Nokia Map Project Sheds Light on Belarus’s Roads - simba-hiiipower
http://www.nytimes.com/2013/08/12/technology/nokia-map-project-sheds-light-on-belaruss-roads.html

======
aleyan
This such a disappointing article it borders on journalistic dishonesty. They
make out Belarus to be some Terra Incognita being discovered by some brave
Nokia volunteer(?) explorers. It is simply not the case, Nokia's competitors
in mapping space, Google and OpenStreetMap already have excellent maps. Just
compare maps of Zhodzina, a provincial Belarusian town I chose at random
between Bing (Nokia)[1] , Google [2], and OpenStreetMap [3]. Nokia's map is
hole, whereas Google and OSM have streets and names associates with them. This
pattern follows from Minsk to the provinces.

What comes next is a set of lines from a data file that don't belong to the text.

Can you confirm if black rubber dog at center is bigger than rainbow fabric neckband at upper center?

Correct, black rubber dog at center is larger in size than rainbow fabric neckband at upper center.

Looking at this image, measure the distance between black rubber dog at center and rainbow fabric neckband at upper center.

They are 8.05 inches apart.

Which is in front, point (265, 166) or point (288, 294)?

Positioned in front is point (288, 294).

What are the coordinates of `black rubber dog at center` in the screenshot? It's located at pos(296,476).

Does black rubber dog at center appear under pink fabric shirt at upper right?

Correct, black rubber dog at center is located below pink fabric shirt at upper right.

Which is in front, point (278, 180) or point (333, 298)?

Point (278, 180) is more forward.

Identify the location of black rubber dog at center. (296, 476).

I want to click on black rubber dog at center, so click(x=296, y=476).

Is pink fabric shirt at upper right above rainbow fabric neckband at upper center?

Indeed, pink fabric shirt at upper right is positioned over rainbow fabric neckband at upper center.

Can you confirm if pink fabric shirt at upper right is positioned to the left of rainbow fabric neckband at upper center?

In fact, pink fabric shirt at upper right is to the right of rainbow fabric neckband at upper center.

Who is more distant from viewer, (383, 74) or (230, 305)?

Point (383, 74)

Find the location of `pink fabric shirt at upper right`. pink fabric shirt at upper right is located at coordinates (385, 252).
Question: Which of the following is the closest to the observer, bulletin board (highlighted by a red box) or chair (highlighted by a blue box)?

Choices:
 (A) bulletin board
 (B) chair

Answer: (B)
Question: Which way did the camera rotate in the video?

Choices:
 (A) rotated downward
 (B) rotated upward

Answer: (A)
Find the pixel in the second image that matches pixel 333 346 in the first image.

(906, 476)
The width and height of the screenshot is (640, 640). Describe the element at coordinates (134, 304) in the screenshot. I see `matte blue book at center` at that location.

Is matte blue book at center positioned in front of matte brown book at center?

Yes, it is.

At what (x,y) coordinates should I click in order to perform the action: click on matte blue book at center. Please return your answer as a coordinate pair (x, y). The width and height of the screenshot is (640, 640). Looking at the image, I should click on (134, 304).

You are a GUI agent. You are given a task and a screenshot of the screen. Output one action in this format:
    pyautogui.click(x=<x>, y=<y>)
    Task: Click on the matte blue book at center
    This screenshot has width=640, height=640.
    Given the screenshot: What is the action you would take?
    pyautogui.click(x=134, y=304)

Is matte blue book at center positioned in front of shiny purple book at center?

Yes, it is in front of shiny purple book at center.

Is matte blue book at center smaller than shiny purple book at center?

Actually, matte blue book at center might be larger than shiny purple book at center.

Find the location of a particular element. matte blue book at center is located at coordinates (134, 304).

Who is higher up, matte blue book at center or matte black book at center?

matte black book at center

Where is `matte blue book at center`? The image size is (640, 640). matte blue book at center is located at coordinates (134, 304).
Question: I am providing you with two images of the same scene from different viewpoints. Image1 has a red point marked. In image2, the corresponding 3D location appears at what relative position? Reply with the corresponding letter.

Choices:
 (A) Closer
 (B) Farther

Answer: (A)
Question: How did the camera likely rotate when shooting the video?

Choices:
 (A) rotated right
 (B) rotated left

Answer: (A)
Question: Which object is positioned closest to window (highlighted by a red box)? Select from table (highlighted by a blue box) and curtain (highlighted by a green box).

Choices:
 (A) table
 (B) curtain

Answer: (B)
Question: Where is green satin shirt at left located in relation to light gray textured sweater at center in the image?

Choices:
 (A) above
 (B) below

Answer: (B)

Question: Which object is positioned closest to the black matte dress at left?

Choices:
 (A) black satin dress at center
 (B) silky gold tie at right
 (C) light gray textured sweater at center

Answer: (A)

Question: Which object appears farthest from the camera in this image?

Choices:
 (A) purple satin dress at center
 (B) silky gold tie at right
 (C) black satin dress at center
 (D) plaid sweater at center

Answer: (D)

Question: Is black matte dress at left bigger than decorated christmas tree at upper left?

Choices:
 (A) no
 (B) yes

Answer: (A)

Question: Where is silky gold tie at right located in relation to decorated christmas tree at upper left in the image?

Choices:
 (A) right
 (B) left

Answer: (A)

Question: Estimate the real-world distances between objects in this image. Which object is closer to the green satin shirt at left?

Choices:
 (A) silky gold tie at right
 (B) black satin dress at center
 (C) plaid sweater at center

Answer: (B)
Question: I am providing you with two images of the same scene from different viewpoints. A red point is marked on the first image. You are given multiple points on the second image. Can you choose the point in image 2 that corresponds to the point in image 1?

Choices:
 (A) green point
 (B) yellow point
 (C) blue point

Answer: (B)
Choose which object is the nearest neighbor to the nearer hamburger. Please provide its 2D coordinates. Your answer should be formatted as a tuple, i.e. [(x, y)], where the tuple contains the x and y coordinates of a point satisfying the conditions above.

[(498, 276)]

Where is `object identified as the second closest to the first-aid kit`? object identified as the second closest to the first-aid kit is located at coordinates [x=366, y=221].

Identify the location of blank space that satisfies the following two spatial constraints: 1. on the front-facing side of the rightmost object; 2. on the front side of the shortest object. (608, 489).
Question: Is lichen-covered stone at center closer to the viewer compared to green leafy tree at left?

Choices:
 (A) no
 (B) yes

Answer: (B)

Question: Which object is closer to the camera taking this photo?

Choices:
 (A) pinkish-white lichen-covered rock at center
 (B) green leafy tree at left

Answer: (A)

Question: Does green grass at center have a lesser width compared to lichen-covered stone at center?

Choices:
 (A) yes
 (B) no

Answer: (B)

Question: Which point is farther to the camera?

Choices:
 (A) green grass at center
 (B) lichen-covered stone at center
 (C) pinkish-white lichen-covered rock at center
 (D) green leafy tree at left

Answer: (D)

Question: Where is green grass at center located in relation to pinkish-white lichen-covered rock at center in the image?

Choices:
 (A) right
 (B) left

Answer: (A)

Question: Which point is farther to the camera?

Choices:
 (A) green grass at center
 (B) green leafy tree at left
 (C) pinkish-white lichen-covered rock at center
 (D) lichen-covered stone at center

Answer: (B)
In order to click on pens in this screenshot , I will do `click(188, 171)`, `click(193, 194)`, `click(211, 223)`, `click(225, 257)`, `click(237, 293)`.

The details offered by the article may be of some interest, but their veracity
simply can not be trusted due to glaring omissions, half truths, and down
right falsehoods in the article on the broad level. Shame, shame, shame on NY
Times.

[1] [http://binged.it/14p2lTY](http://binged.it/14p2lTY) [2]
[https://www.google.com/maps?q=Zhodzina,+Minsk+Province,+Bela...](https://www.google.com/maps?q=Zhodzina,+Minsk+Province,+Belarus&hl=en&ie=UTF8&ll=54.102565,28.331981&spn=0.020885,0.052099&sll=54.103043,28.326359&sspn=0.020885,0.052099&oq=Zho&hnear=%C5%BDodzina,+Minsk+Province,+Belarus&t=m&z=15)
[3]
[http://www.openstreetmap.org/#map=15/54.1038/28.3231](http://www.openstreetmap.org/#map=15/54.1038/28.3231)

------
ZeroGravitas
Students collecting geo-data to improve the mapping of their local area, and
donating it to a single corporate entity in a way that neither competing
corporate entities nor free culture projects can use. Hmm.

Also, this puff piece is about Nokia's Here maps, yet when I go to their
website (or Bing) Belarus is an empty wasteland. But in Google maps and OSM,
there's an incredible amount of detail. So what problem where they attempting
to solve? They seem to be claiming the government is to blame for the problem,
but that doesn't seem to have held Google back.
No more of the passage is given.